TASK OBJECTIVE: The full listing should be written out verbatim, and its images should be dropped.

DATA IN THIS EXERCISE:
=== Begin Enclosure ===
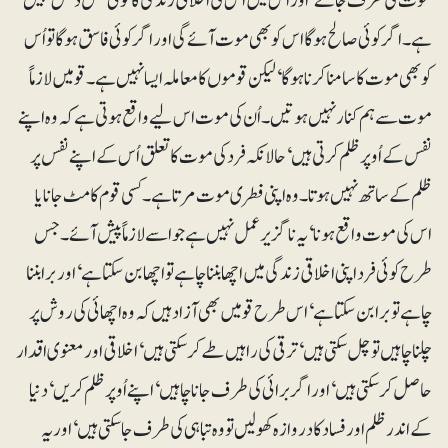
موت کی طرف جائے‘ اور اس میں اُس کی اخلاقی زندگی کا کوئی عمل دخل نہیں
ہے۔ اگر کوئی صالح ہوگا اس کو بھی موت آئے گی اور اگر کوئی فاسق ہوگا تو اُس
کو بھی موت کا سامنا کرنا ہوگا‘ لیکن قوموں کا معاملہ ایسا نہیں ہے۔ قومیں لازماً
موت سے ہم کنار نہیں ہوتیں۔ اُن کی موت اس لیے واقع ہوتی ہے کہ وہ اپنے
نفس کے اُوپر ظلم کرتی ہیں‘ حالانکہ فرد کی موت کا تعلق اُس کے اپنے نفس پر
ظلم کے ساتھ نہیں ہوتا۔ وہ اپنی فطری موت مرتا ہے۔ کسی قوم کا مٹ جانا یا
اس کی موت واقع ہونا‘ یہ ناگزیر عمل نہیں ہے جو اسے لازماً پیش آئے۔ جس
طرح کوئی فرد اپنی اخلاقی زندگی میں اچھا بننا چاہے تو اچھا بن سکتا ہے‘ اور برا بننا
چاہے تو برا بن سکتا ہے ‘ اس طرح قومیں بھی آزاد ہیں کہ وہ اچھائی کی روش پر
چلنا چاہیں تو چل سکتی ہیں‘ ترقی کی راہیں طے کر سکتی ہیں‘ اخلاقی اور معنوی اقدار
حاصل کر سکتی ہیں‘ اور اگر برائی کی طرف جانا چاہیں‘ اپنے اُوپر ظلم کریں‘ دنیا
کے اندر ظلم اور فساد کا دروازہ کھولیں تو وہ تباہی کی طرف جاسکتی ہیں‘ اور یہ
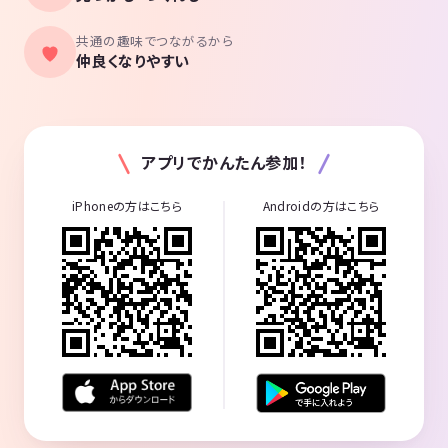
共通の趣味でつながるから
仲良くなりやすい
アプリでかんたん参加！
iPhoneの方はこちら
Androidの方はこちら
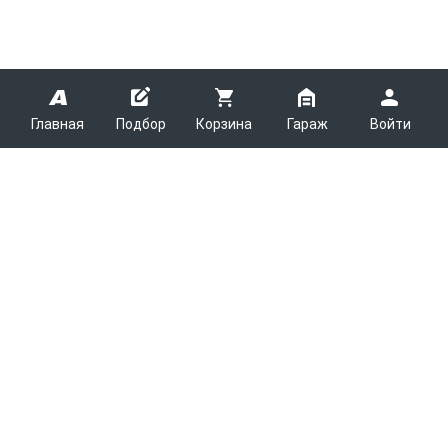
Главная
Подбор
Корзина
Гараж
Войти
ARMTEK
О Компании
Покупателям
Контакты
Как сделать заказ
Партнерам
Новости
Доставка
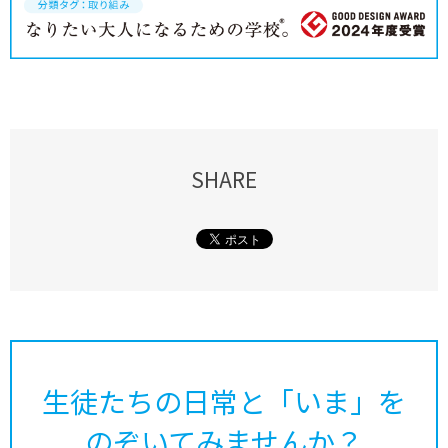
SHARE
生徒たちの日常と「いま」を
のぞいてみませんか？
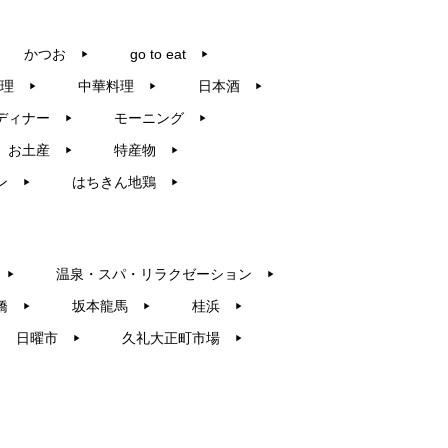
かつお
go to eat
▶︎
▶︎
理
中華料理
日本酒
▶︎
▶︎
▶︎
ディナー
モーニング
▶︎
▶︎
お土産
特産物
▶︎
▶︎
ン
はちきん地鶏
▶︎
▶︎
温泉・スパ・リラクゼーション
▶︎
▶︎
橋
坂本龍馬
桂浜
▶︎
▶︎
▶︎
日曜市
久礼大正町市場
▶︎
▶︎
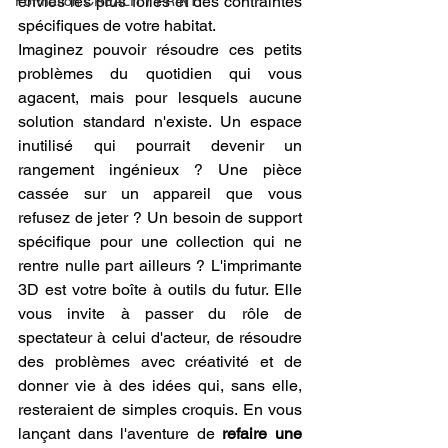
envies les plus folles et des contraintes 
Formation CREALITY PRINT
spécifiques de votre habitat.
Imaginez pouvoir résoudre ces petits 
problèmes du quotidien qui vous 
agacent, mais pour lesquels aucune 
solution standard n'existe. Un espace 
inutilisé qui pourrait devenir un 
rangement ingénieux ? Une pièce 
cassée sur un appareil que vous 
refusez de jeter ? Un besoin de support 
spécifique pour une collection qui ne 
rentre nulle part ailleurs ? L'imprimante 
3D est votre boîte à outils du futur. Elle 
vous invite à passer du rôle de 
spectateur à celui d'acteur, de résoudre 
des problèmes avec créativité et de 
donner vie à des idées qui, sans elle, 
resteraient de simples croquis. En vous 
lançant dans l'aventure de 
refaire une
=== End Enclosure ===
PROBLEM SOLUTION:
موت کی طرف جائے‘ اور اس میں اُس کی اخلاقی زندگی کا کوئی عمل دخل نہیں
ہے۔ اگر کوئی صالح ہوگا اس کو بھی موت آئے گی اور اگر کوئی فاسق ہوگا تو اُس
کو بھی موت کا سامنا کرنا ہوگا‘ لیکن قوموں کا معاملہ ایسا نہیں ہے۔ قومیں لازماً
موت سے ہم کنار نہیں ہوتیں۔ اُن کی موت اس لیے واقع ہوتی ہے کہ وہ اپنے
نفس کے اُوپر ظلم کرتی ہیں‘ حالانکہ فرد کی موت کا تعلق اُس کے اپنے نفس پر
ظلم کے ساتھ نہیں ہوتا۔ وہ اپنی فطری موت مرتا ہے۔ کسی قوم کا مٹ جانا یا
اس کی موت واقع ہونا‘ یہ ناگزیر عمل نہیں ہے جو اسے لازماً پیش آئے۔ جس
طرح کوئی فرد اپنی اخلاقی زندگی میں اچھا بننا چاہے تو اچھا بن سکتا ہے‘ اور برا بننا
چاہے تو برا بن سکتا ہے ‘ اس طرح قومیں بھی آزاد ہیں کہ وہ اچھائی کی روش پر
چلنا چاہیں تو چل سکتی ہیں‘ ترقی کی راہیں طے کر سکتی ہیں‘ اخلاقی اور معنوی اقدار
حاصل کر سکتی ہیں‘ اور اگر برائی کی طرف جانا چاہیں‘ اپنے اُوپر ظلم کریں‘ دنیا
کے اندر ظلم اور فساد کا دروازہ کھولیں تو وہ تباہی کی طرف جاسکتی ہیں‘ اور یہ
共通の趣味でつながるから
仲良くなりやすい
アプリでかんたん参加！
iPhoneの方はこちら
Androidの方はこちら
Главная
Подбор
Корзина
Гараж
Войти
ARMTEK
О Компании
Покупателям
Контакты
Как сделать заказ
Партнерам
Новости
Доставка
SHARE
生徒たちの日常と「いま」を
のぞいてみませんか？
かつお
go to eat
▶︎
▶︎
理
中華料理
日本酒
▶︎
▶︎
▶︎
ディナー
モーニング
▶︎
▶︎
お土産
特産物
▶︎
▶︎
ン
はちきん地鶏
▶︎
▶︎
温泉・スパ・リラクゼーション
▶︎
▶︎
橋
坂本龍馬
桂浜
▶︎
▶︎
▶︎
日曜市
久礼大正町市場
▶︎
▶︎
envies les plus folles et des contraintes 
Formation CREALITY PRINT
spécifiques de votre habitat.
Imaginez pouvoir résoudre ces petits 
problèmes du quotidien qui vous 
agacent, mais pour lesquels aucune 
solution standard n'existe. Un espace 
inutilisé qui pourrait devenir un 
rangement ingénieux ? Une pièce 
cassée sur un appareil que vous 
refusez de jeter ? Un besoin de support 
spécifique pour une collection qui ne 
rentre nulle part ailleurs ? L'imprimante 
3D est votre boîte à outils du futur. Elle 
vous invite à passer du rôle de 
spectateur à celui d'acteur, de résoudre 
des problèmes avec créativité et de 
donner vie à des idées qui, sans elle, 
resteraient de simples croquis. En vous 
lançant dans l'aventure de 
refaire une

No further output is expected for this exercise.